My story would have been completely different if she’d been open and vulnerable, because then I wouldn’t have had to explain my reactions to you based on what I thought at the time, not what she did. She is not vulnerable, she is running the entire relationship in her own head and not telling me about it. What boundaries are in her head that she hasn’t expressed?
All of them.
This is also not a relationship where I could put toothpaste back in a tube. I didn’t shy away from telling her that, either. That I can’t be a Christmas and Easter friend, because I either have to feed our bond or ignore it and there’s no middle ground. She doesn’t feel as deeply about me as I feel about her, so it wouldn’t make sense to her why I would say something like that.
Lesbians, how easy is it to be in a relationship with the straight woman you absolutely knew was going to wreck you inside and you just decided to enjoy the trip?
It’s so stereotypical I could vomit, and it’s true. If’s every bit as hard as maintaining a relationship with an actual ex, because even though those feelings didn’t exist for them, they are very, very real for you. I put away all that crack smoking foolishness years ago, but it’s still like being in touch with an ex because it’s hard to deal with the loss in priority when our “honeymoon phase” was so explosive. I don’t think I’ve ever had bigger NRE, because her energy is bigger than most people’s. Remembering that kind of dopamine and trying to to maintain a relationship that’s a shadow of its former self is something I’m no longer willing to entertain.

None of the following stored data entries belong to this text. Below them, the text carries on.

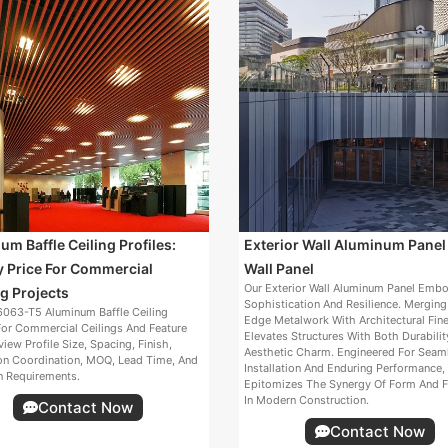
m Baffle Ceiling Profiles:
Exterior Wall Aluminum Panel
y Price For Commercial
Wall Panel
Our Exterior Wall Aluminum Panel Emb
g Projects
Sophistication And Resilience. Merging
063-T5 Aluminum Baffle Ceiling
Edge Metalwork With Architectural Fine
For Commercial Ceilings And Feature
Elevates Structures With Both Durabili
view Profile Size, Spacing, Finish,
Aesthetic Charm. Engineered For Seam
ion Coordination, MOQ, Lead Time, And
Installation And Enduring Performance, 
n Requirements.
Epitomizes The Synergy Of Form And F
In Modern Construction.
Contact Now
Contact Now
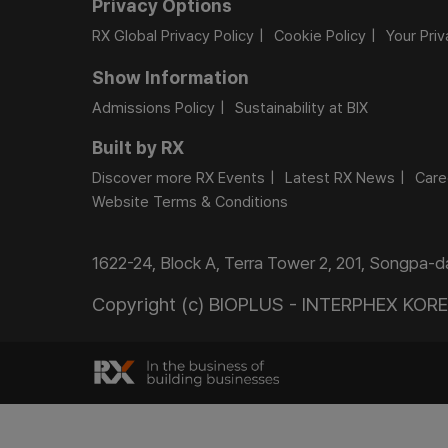
Privacy Options
RX Global Privacy Policy
Cookie Policy
Your Pri
Show Information
Admissions Policy
Sustainability at BIX
Built by RX
Discover more RX Events
Latest RX News
Care
Website Terms & Conditions
1622-24, Block A, Terra Tower 2, 201, Songpa-
Copyright (c) BIOPLUS - INTERPHEX KOREA.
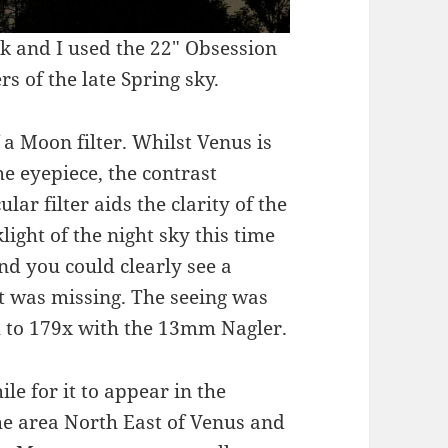
k and I used the 22″ Obsession
 of the late Spring sky.
 a Moon filter. Whilst Venus is
e eyepiece, the contrast
lar filter aids the clarity of the
light of the night sky this time
nd you could clearly see a
t was missing. The seeing was
h to 179x with the 13mm Nagler.
le for it to appear in the
the area North East of Venus and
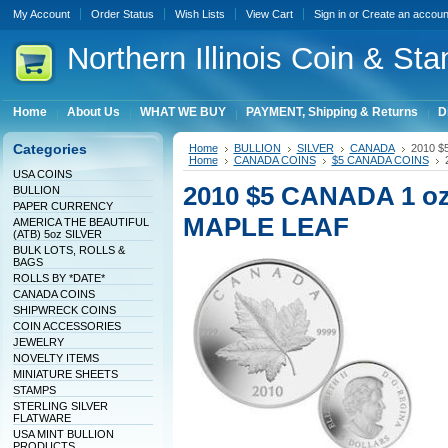
My Account
Order Status
Wish Lists
View Cart
Sign in
or
Create an accoun
Northern
Illinois Coin & Sta
Home
About Us
WHAT WE BUY
PAYMENT, Shipping & Returns
D
Categories
Home
BULLION
SILVER
CANADA
2010 $
Home
CANADA COINS
$5 CANADA COINS
USA COINS
2010 $5 CANADA 1 o
BULLION
PAPER CURRENCY
MAPLE LEAF
AMERICA THE BEAUTIFUL
(ATB) 5oz SILVER
BULK LOTS, ROLLS &
BAGS
ROLLS BY *DATE*
CANADA COINS
SHIPWRECK COINS
COIN ACCESSORIES
JEWELRY
NOVELTY ITEMS
MINIATURE SHEETS
STAMPS
STERLING SILVER
FLATWARE
USA MINT BULLION
PRODUCTS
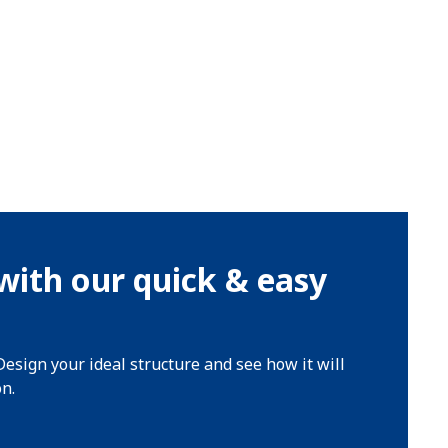
with our quick & easy
Design your ideal structure and see how it will
on.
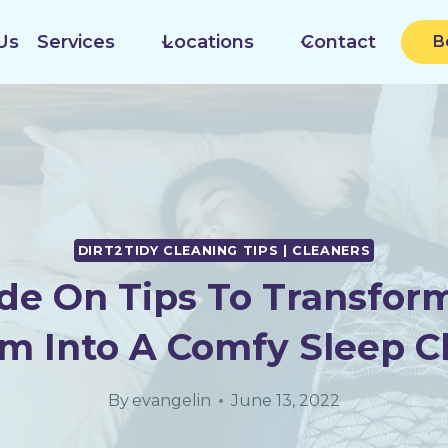
Us
Services
Locations
Contact
B
DIRT2TIDY CLEANING TIPS | CLEANERS
de On Tips To Transfor
m Into A Comfy Sleep 
By
evangelin
June 13, 2022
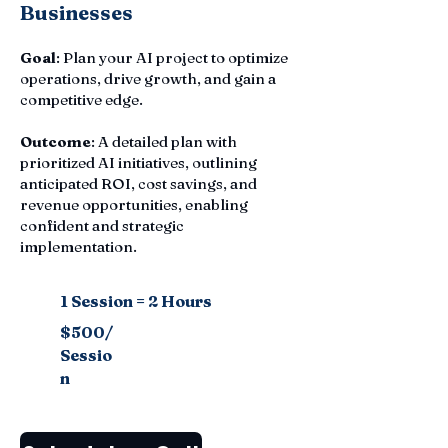
Businesses
Goal
: Plan your AI project to optimize
operations, drive growth, and gain a
competitive edge.
Outcome
: A detailed plan with
prioritized AI initiatives, outlining
anticipated ROI, cost savings, and
revenue opportunities, enabling
confident and strategic
implementation.
1 Session = 2 Hours
$500/
Sessio
n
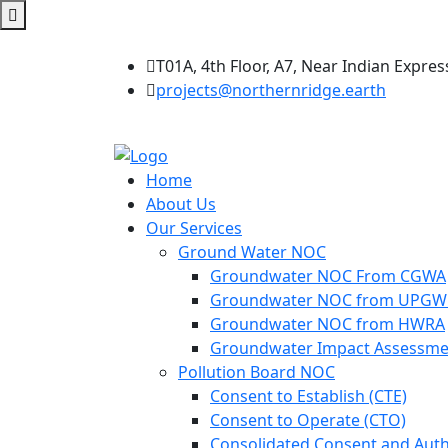
T01A, 4th Floor, A7, Near Indian Expres
projects@northernridge.earth
Home
About Us
Our Services
Ground Water NOC
Groundwater NOC From CGWA
Groundwater NOC from UPG
Groundwater NOC from HWRA
Groundwater Impact Assessme
Pollution Board NOC
Consent to Establish (CTE)
Consent to Operate (CTO)
Consolidated Consent and Auth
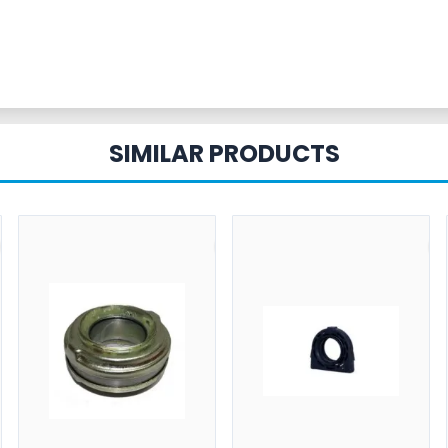
SIMILAR PRODUCTS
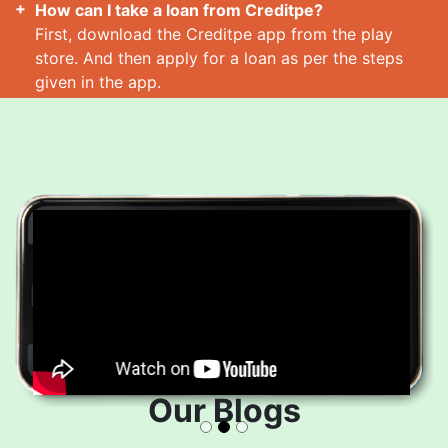
How can I take a loan from Creditpe?
First, download the Creditpe app from the play
store. And then apply for a loan as per the steps
given in the app.
How many loans can I take at a time?
Read More
Our Blogs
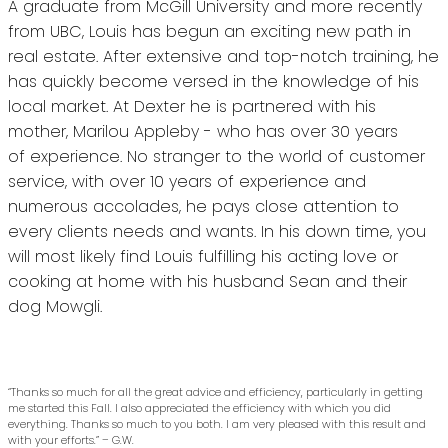
A graduate from McGill University and more recently
from UBC, Louis has begun an exciting new path in
real estate. After extensive and top-notch training, he
has quickly become versed in the knowledge of his
local market. At Dexter he is partnered with his
mother, Marilou Appleby - who has over 30 years
of experience. No stranger to the world of customer
service, with over 10 years of experience and
numerous accolades, he pays close attention to
every clients needs and wants. In his down time, you
will most likely find Louis fulfilling his acting love or
cooking at home with his husband Sean and their
dog Mowgli.
“Thanks so much for all the great advice and efficiency, particularly in getting
me started this Fall. I also appreciated the efficiency with which you did
everything. Thanks so much to you both. I am very pleased with this result and
with your efforts.” – G.W.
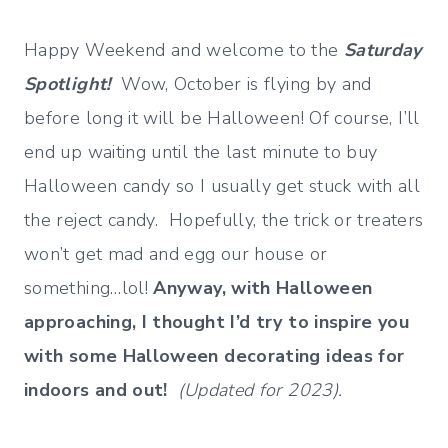
Happy Weekend and welcome to the
Saturday
Spotlight!
Wow, October is flying by and
before long it will be Halloween! Of course, I’ll
end up waiting until the last minute to buy
Halloween candy so I usually get stuck with all
the reject candy. Hopefully, the trick or treaters
won’t get mad and egg our house or
something…lol!
Anyway, with Halloween
approaching, I thought I’d try to inspire you
with some Halloween decorating ideas for
indoors and out!
(Updated for 2023).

It still feels like a breakup because even though she was never my romantic partner, the loss of response is palpable. She’s unique, and I pride myself that no one will ever love her like I do because the situation was so weird and wonderful that it couldn’t be duplicated in a million years. No one will ever love me like she does, either. It’s just irreconcilable differences, because there was no mediation.
I had to work for a long time to forgive myself for walking into that entire wall of bullshit. The entire course of my life would have changed and I self-sabotaged. I want to get back to my Mama Wolverine, but I want her to hear me when my claws come out, too. I’m younger, smaller, and slower, but I would not hesitate to bite the ankles of her enemies. 😉
Not that she is not capable of being a badass on her own, it’s just my protective nature kicking in just like hers does when I’m butt hurt over something. I suppose now it’s just time to take those feelings away, and feel like “somewhere out there,” that love is being returned. I choose to believe that it is, both because I don’t want to live in enmity and because I know that not telling me her story is not personal. It’s controlling in a relationship not to tell someone your feelings, because then you can blame them for not doing what you wanted. It’s scary to show up to a conversation and say, “I don’t know, either, and this is difficult. I’m willing to work on it. I don’t have the answers, but I showed up.”
It’s the kind of thinking that causes the correct implications.